Today’s online communication systems have several serious issues: fragmentation in protocol implementation, limitations in software client interoperability, corporate control, and lack of privacy and proper security. In particular, interoperability is a real problem for users. Very few of these services are interoperable with each other, which means most people use multiple services to communicate. Think about how many clients you use already: Slack, HipChat, or Mattermost at work. Facebook Messenger and Google Hangouts at home. Because the people we talk to don’t use the same services, it’s not uncommon to have three or four different chat programs running simultaneously on our computer, mobile phone, or tablet
Matrix’s objective is to solve this fragmentation problem by designing a federated protocol for communication that enables users to freely communicate across a global network, without having to use specific services or desktop clients based on which ones your friends, family, and colleagues use.
The goal that Matrix is trying to accomplish could be divided into two parts: an immediate goal, and a long-term goal. Matrix’s immediate goal is to fix the problem of fragmented IP communications, letting users message and call each other without having to care what app the other user is on. It should be as easy as sending an email from one email application to another.
The longer-term goal is for Matrix to act as a generic HTTP messaging and data synchronization system for the whole web, varying services and devices to easily communicate with each other, empowering users to own and control their data, and have the freedom to choose the services and vendors they want to use.

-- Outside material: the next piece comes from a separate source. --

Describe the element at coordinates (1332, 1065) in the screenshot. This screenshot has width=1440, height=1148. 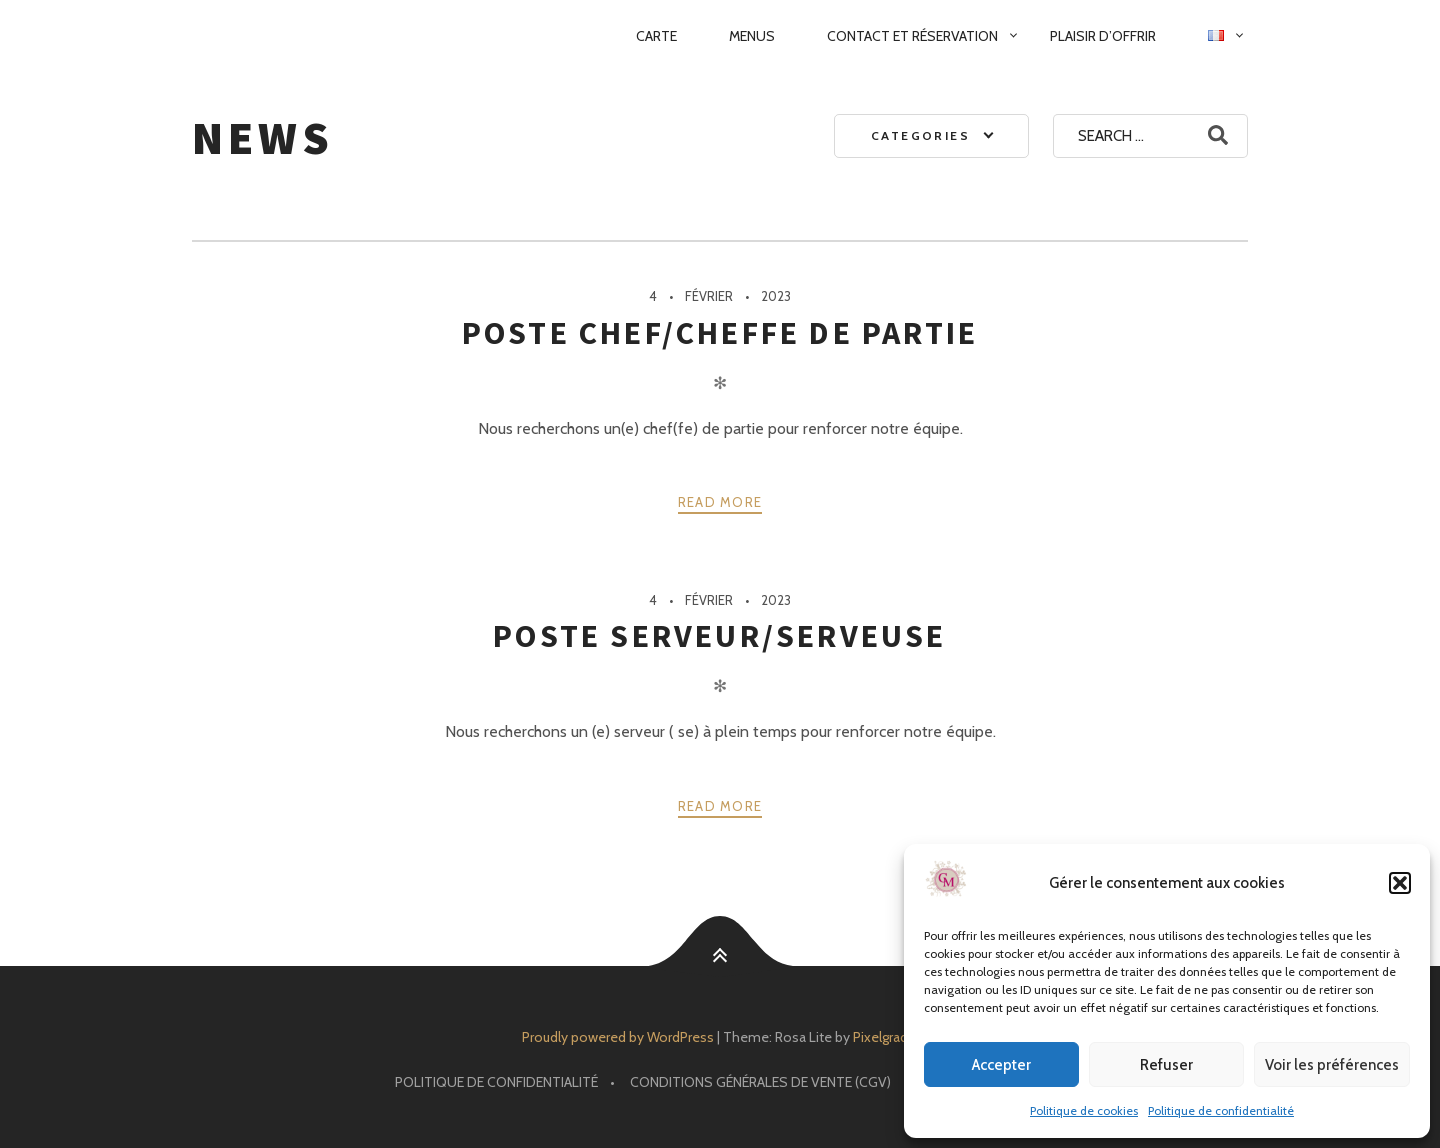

To solve the problem of interoperability, Matrix built an open source, open standard interoperable ecosystem for communications over the internet. Instead of focusing on the re-creation of a new system, the team behind Matrix decided to augment the current internet protocol HTTP to do more. They did this by adding a layer that defines a set of open APIs for decentralized communication, suitable for securely publishing, persisting, and subscribing to data over a global open federation of servers with no single point of control.
Federation allows separate deployments of a communication service to communicate with each other.
Open standard means they have freely published the details on how to communicate using the Matrix set of HTTP APIs, eliminating the need for patent licensing requirements.
What separates the Matrix protocol from other, similar communication protocols is that you can:
- Communicate with anyone, even if they are not using Matrix yet.
- Choose where your communication data is stored and who has access to it.
It is time to bid farewell to fragmentation in the VOIP space and embrace the synchronicity that Matrix seeks to establish for everyone to enjoy.